Unicornuate uterus (uteri) or bicornuate uterus and IVF can make it difficult for a woman to become pregnant or stay pregnant, as only half of the uterus forms. Women with infertility are more likely to have a unicornuate uterus, a congenital uterine malformation resulting from unilateral maldevelopment of the Mullerian duct. The aims of the study were to evaluate embryological and clinical outcomes after IVF-ICSI for women with unicornuate uteri without a functional cavity (ESHRE-ESGE class IVb). Bicornuate uteri are a rare anomaly, but they are associated with worse reproductive outcomes, such as frequent pregnancy loss and pre-term labor. Adolescents presenting with menstrual problems should be treated with high suspicion so as to avoid obstetric complications associated with this anomaly.

unicornuate or bicornuate uterus and ivf

After IVF-ICSI, women with unicornuate uteruses (bicornuate uterus) have lower clinical pregnancy and live birth rates compared with women with normal uteruses. A prospective evaluation of blastocyst culture is warranted because treatment outcomes are improved.

The prevalence of uterine anomalies in the general population is reported to be 6.7%, while it is estimated that the percentage is 7.3% in infertile couples. An uterus didelphys is caused by a failure of Müllerian duct fusion, which may be associated with a complete or partial uterine septum. In the majority of cases, uterine didelphys is discovered incidentally during the course of the workup of infertility or recurrent miscarriage.
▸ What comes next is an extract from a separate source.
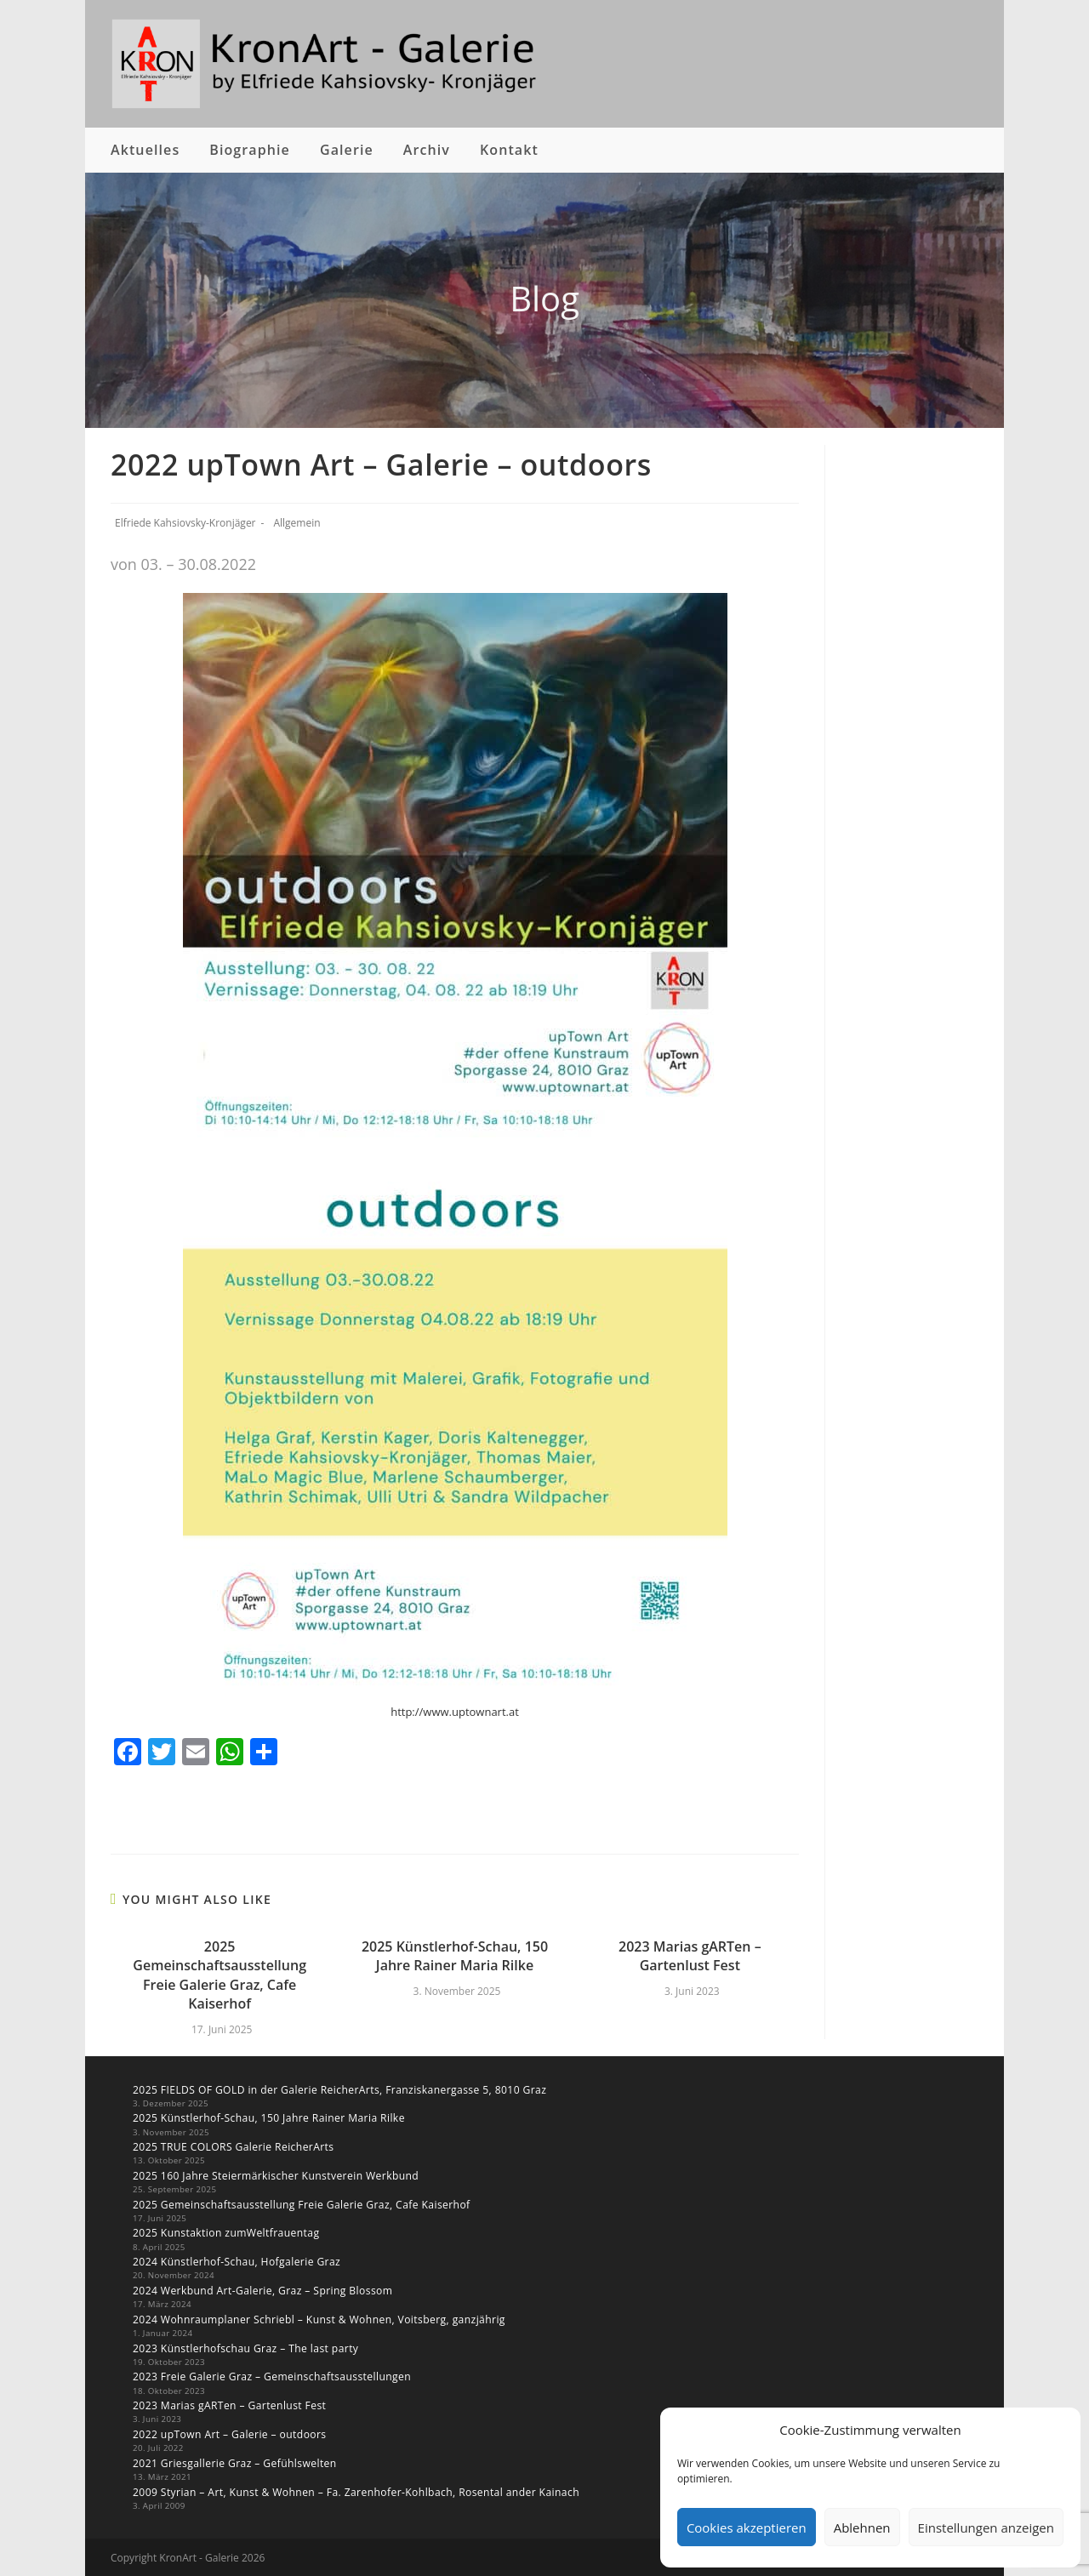 The height and width of the screenshot is (2576, 1089). Describe the element at coordinates (236, 2261) in the screenshot. I see `2024 Künstlerhof-Schau, Hofgalerie Graz` at that location.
Uterus didelphys affects 0.2% of the infertile population (. In a small retrospective study, we found that unicornuate uterus and uterus didelphys were associated with a higher rate of term deliveries and a lower rate of first-trimester miscarriages than septate and bicornuate uteri (uterus) following IVF/ET.

The uterus can have a variety of abnormalities, some of which are more serious than others. The most prevalent abnormalities include the following:

  • Bicornuateuteri is heart-shaped rather than pear-shaped in an upside-down position.
  • Unicornuate uteruses have a banana-shaped single fallopian tube.
  • There’s a good chance that if you have a unicornuate uterus, you’ll still have two ovaries, but only one will be connected to it.
  • A unicornuate uterus looks banana-shaped and has a single fallopian tube. With a unicornuate uterus, you’re likely to still have two ovaries, but only one of them will be connected.
  • An arcuate uterus is the mildest form of an abnormality and looks quite similar to a typical uterus, but with an arc or dip at the top.